At the same time Tata Steel had committed it would deleverage its balance sheet by half a billion dollars each year.

“At a point in time we had the option of managing the debt or reducing the debt versus calibrating growth. So, either you grow or you de-lever. But post the pandemic, there is a balance of both. That's why I went back to the spend review — that you start by focusing on what kind of internal capital one would like to generate or one would focus to generate and ensure that we can achieve both growth as well as deleveraging the balance sheet. That's a transformation programme that is not just the finance manager’s job. We have a team of cross-functional guys who are doing these reviews 24x7, actually working with the business guys and saying, we need more, do it differently, is there a different way of working or a different way of looking at these costs?

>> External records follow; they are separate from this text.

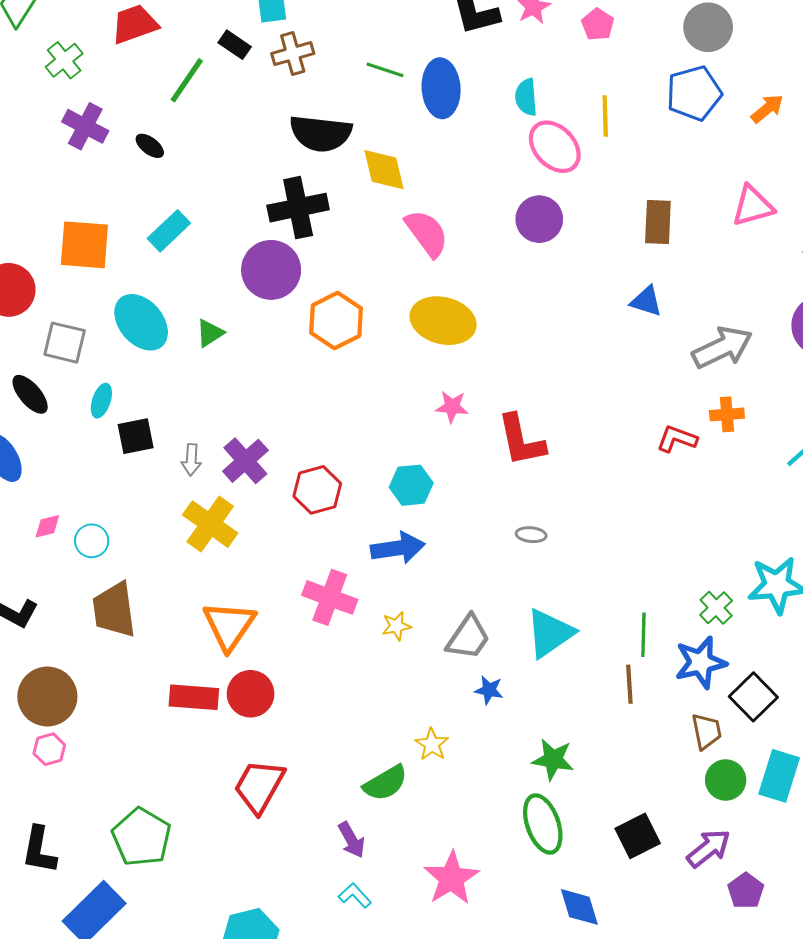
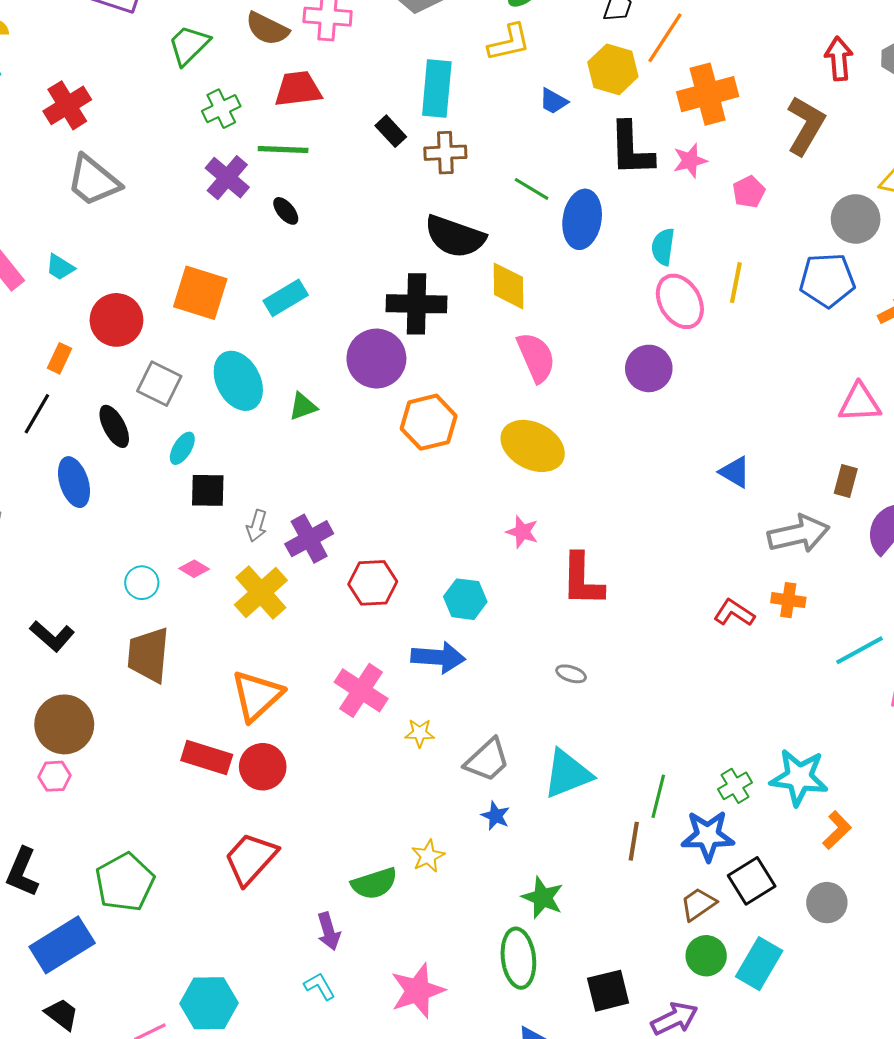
green line: (187, 80) -> (283, 150), moved, turned 45
brown rectangle: (658, 222) -> (846, 481), moved, size x0.7
pink diamond: (47, 526) -> (194, 569), moved, turned 32
brown trapezoid: (706, 731) -> (698, 904), turned -126

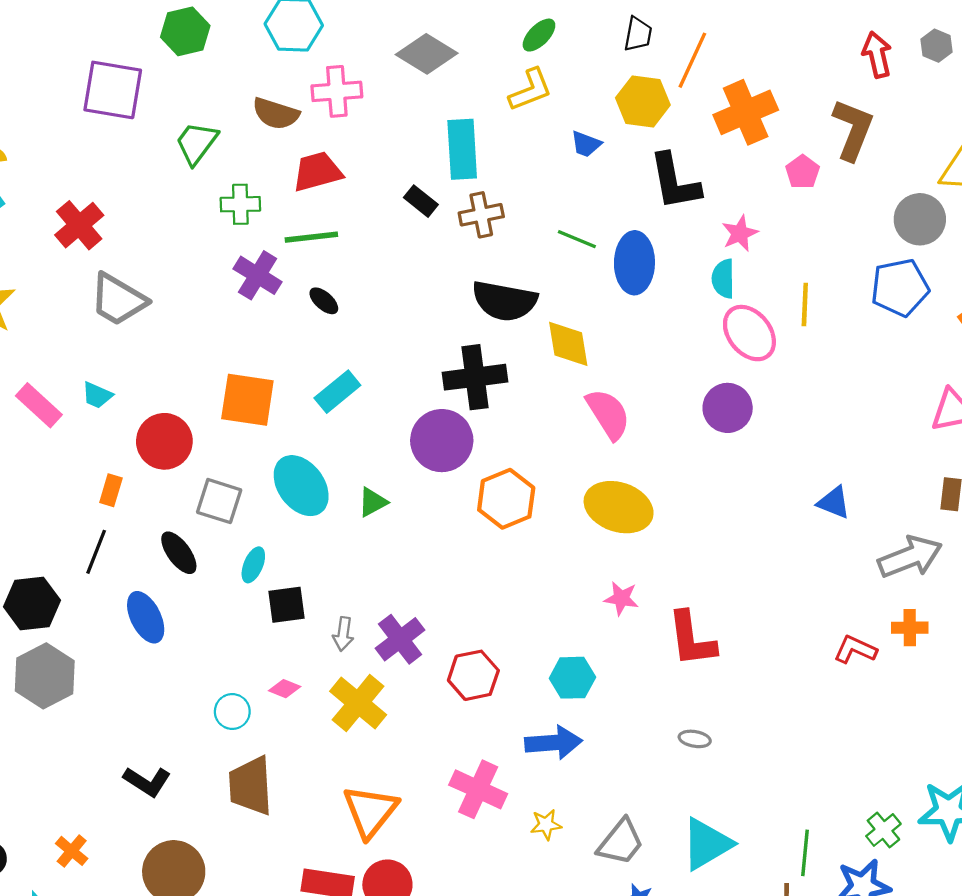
green cross: (221, 109) -> (240, 204), turned 33
pink star: (690, 161) -> (740, 233), moved
pink pentagon: (749, 192) -> (803, 172), moved

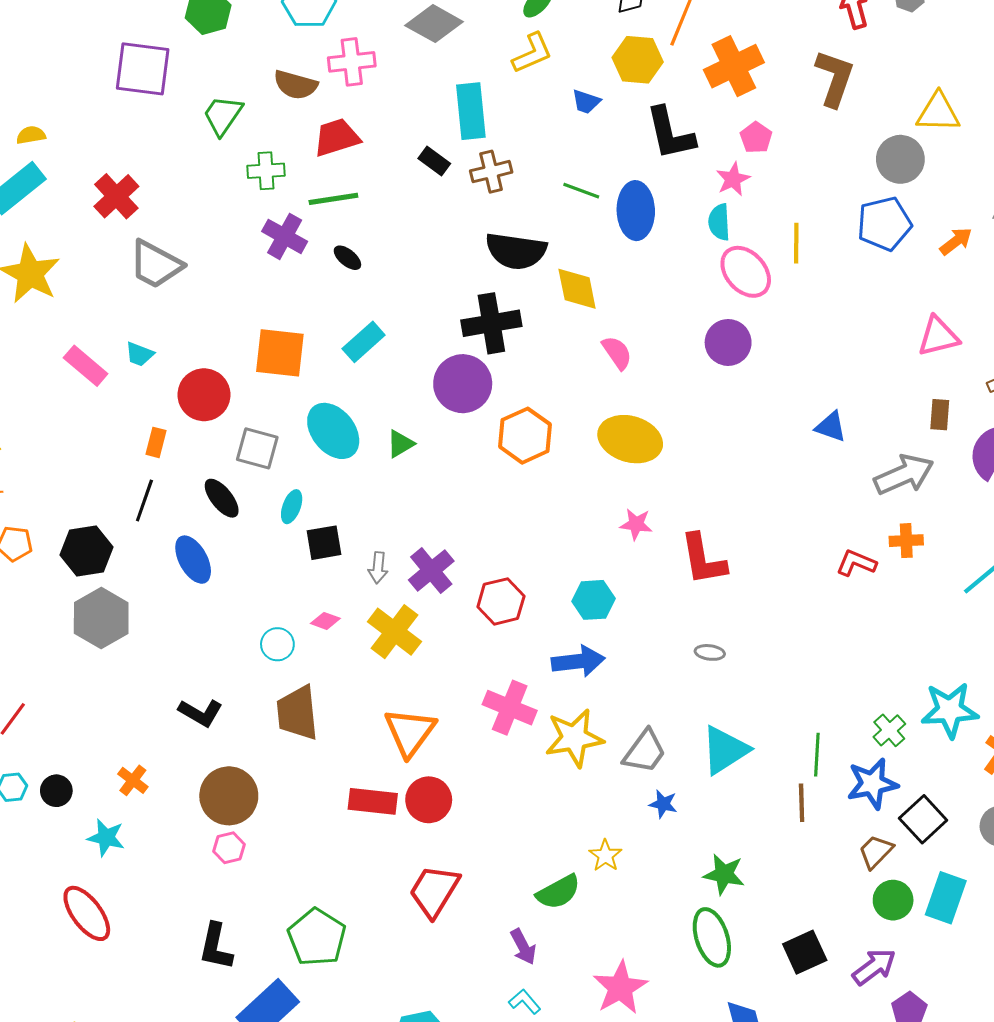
pink pentagon: (803, 172) -> (756, 138), moved
pink semicircle: (608, 414) -> (617, 353), size x0.7
yellow star: (546, 825) -> (574, 738), size x2.0

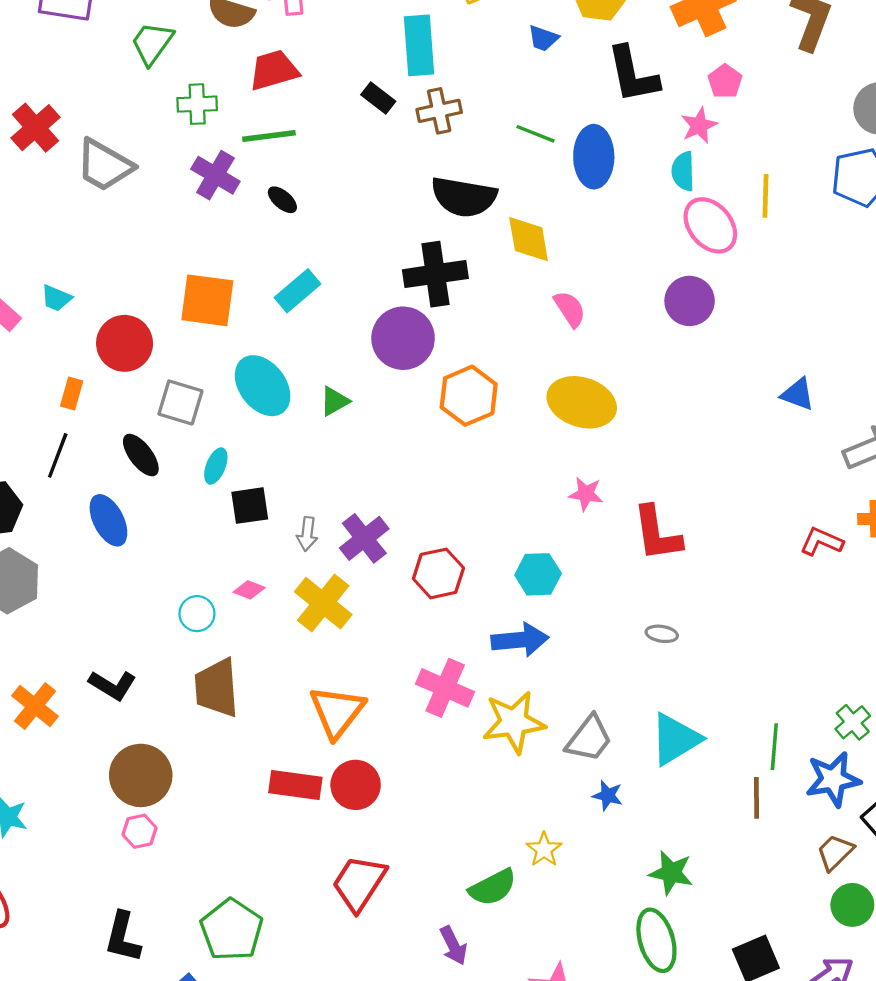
gray trapezoid: (156, 264) -> (104, 165), moved
orange cross: (133, 780) -> (35, 706), moved, size x1.4

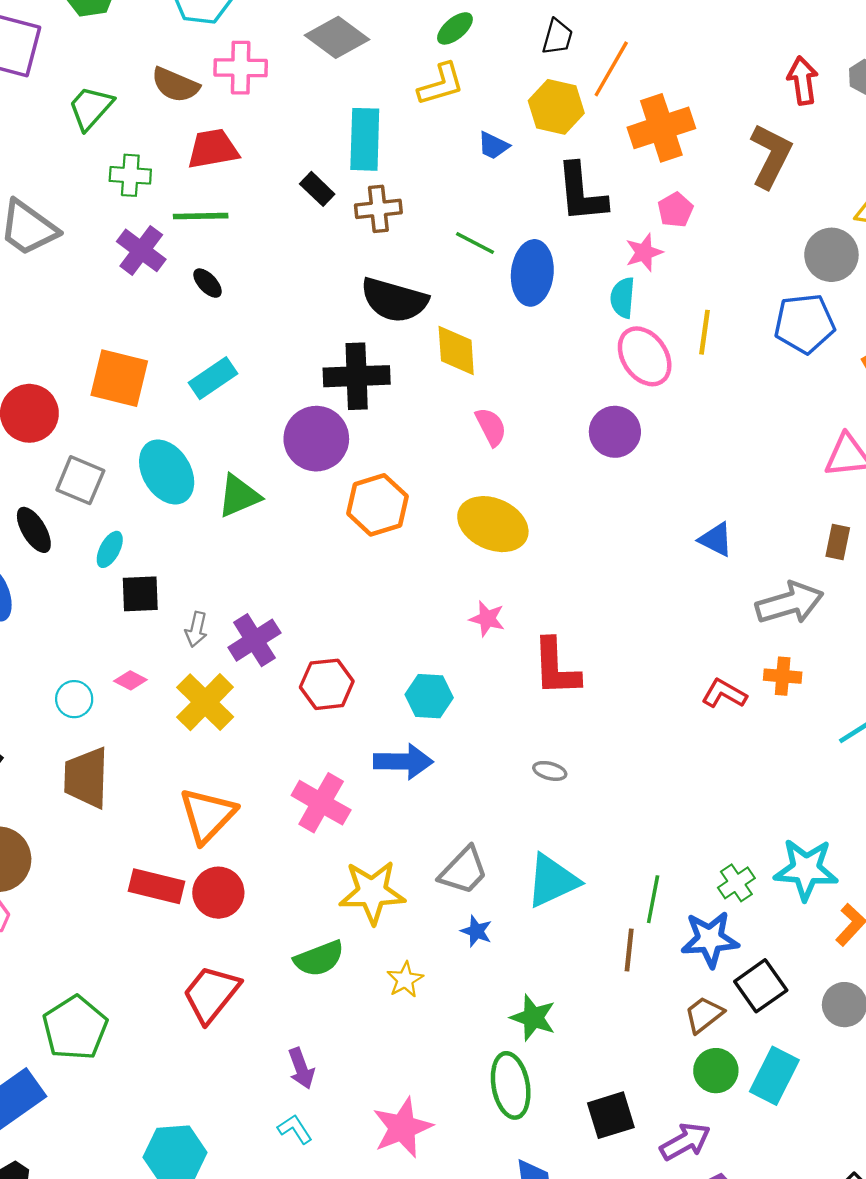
green triangle: (335, 401) -> (239, 496), size x1.4
yellow star: (514, 722) -> (372, 892), moved
green semicircle: (493, 887) -> (319, 959), moved

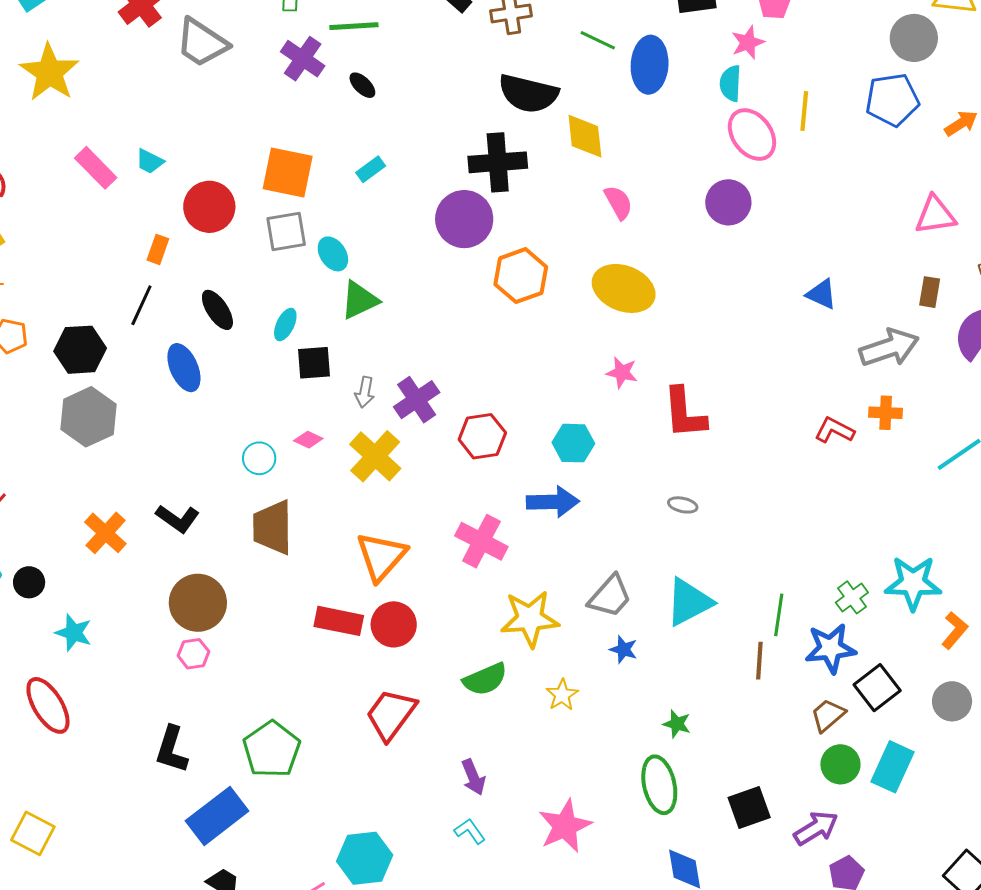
cyan rectangle: (213, 378) -> (371, 169), size x0.7
cyan ellipse: (167, 472) -> (333, 254), size x0.6
gray square: (80, 480) -> (286, 231), moved, turned -30
green triangle: (239, 496) -> (360, 300), moved
green star: (533, 1018) -> (677, 724), size x0.7

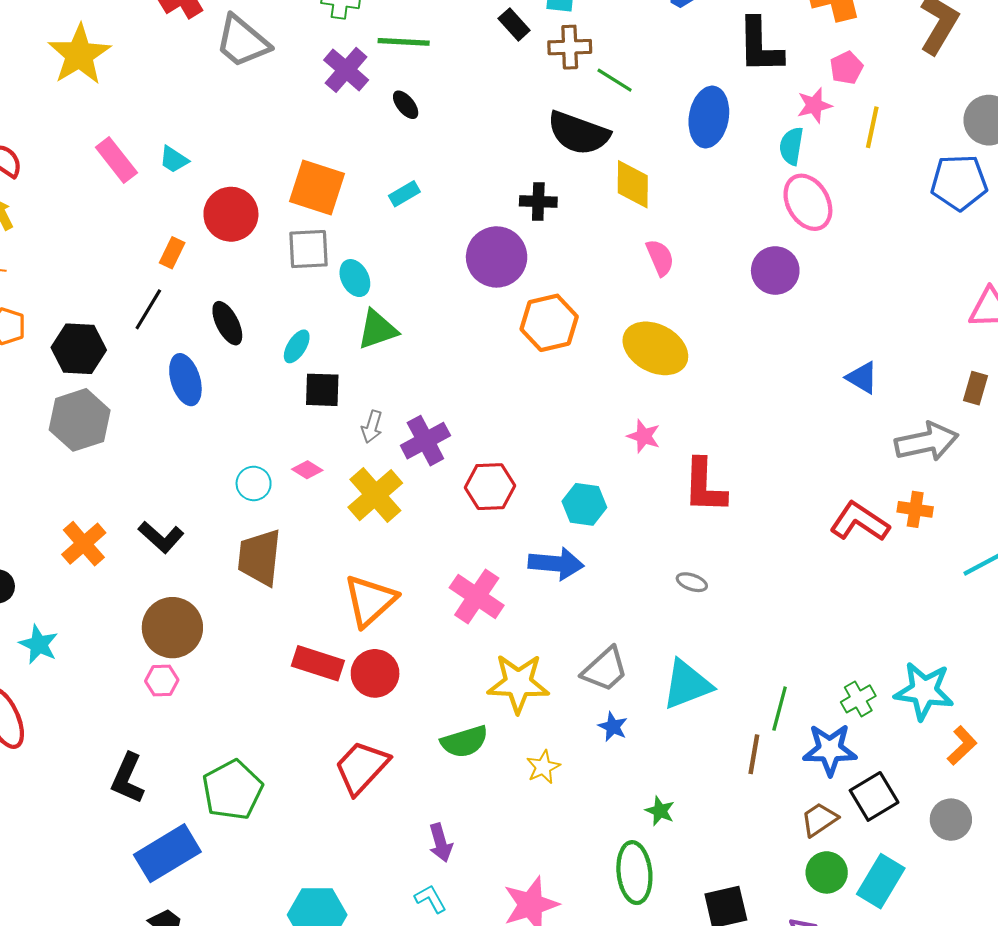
green line: (598, 40) -> (615, 80), moved
yellow line: (804, 111) -> (872, 127), moved
black cross: (498, 162) -> (538, 201), size x0.6
red L-shape: (834, 430) -> (860, 522), size x1.4

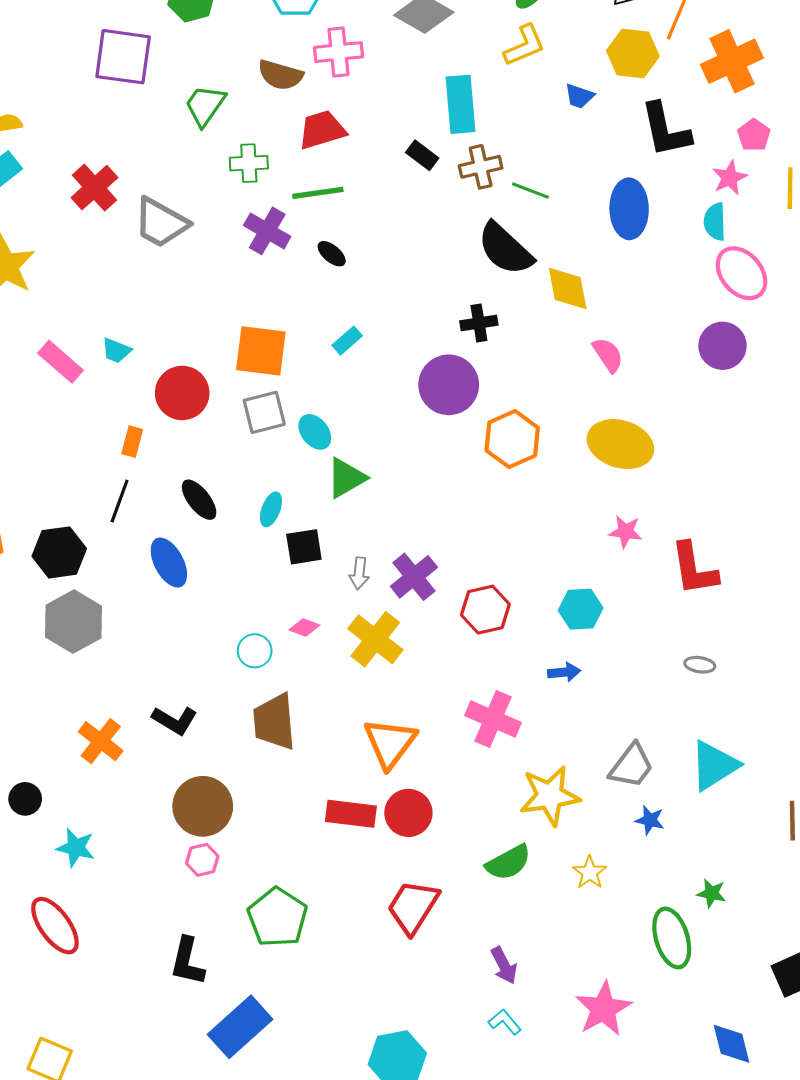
black semicircle: (578, 133) -> (505, 249), turned 34
blue arrow: (556, 564) -> (564, 672), size x0.6
green pentagon: (232, 790) -> (277, 917), moved
green ellipse: (634, 873) -> (672, 938), moved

How do you categorise these costs in ensuring that we don't remain hostage to the past? We need to look at cost differently. So, there is a very different cost structure that can come out after this pandemic.”

And, a cost culture that can reshape enterprise in India, Chatterjee said.

“It has a lasting impact when you actually change the culture, people focusing on cash, people focusing on productivity and people focusing on ensuring that every spend has a value behind it which is more than the spend. When you bring this culture right down the line and onto the shop floor and into your larger ecosystem, it has a very different multiplier effect which lasts for a long period of time. So, one cannot leave that as a one-off exercise, one has to continue that exercise. If you say that, look, we have recovered from the pandemic now we are back to our own ways, then we would have lost all the benefits and not taking care of the opportunities that we have created in the last pandemic.

Opportunities that might prepare the company better for the next turn in cycle — up or down. Because, as champion cyclist Greg LeMond once said — “It never gets easier, you just go faster.”